Только теперь я и сам начал чувствовать усталость. Разом заныли все мышцы, рука под наручем налилась болью. Так оно обычно и бывает после горячки боя. До меня донеслись слова Эдгара — он обращался к своей женщине, а та вполголоса отвечала. Я всё ещё не мог заставить себя приблизиться к ним.
Наконец Эдгар оставил женщину.
— Кто бы вы ни были, сэр, — проговорил он, подойдя вплотную, — но до конца своих дней я буду молить за вас Господа и Его Пречистую Матерь!
Теперь я мог разглядеть его получше, и то, что предстало моим глазам, мне сильно не понравилось. Если в ближайшие час-два не доставить графа к лекарю, он попросту истечёт кровью.
— Нужно как можно быстрее убираться отсюда, — сказал я. — Вам необходима помощь. Как ваша дама, она в состоянии ехать?
Женщина услышала.
— Я... я смогу. Но...
Она умолкла, уставившись во мрак. И, кажется, я знал причину её колебаний.
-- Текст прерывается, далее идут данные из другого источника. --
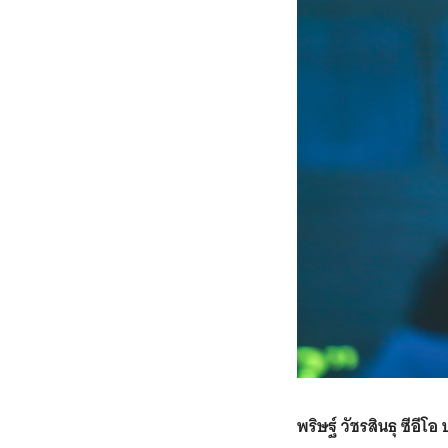
พริษฐ์ วัชรสินธุ ซีอี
— Вам обоим следует сесть в лодку, и я доставлю вас туда, куда вы укажете. Но я хотел бы выяснить кое-что ещё: маленькая девочка и рыцарь, который вёз её в лодке, пока не умер от раны в спине...
— Милдрэд жива? Где она? — в один голос вскричали оба.
— Всё в порядке. Её охраняет друг. Мне нужно несколько минут — и оба будут здесь.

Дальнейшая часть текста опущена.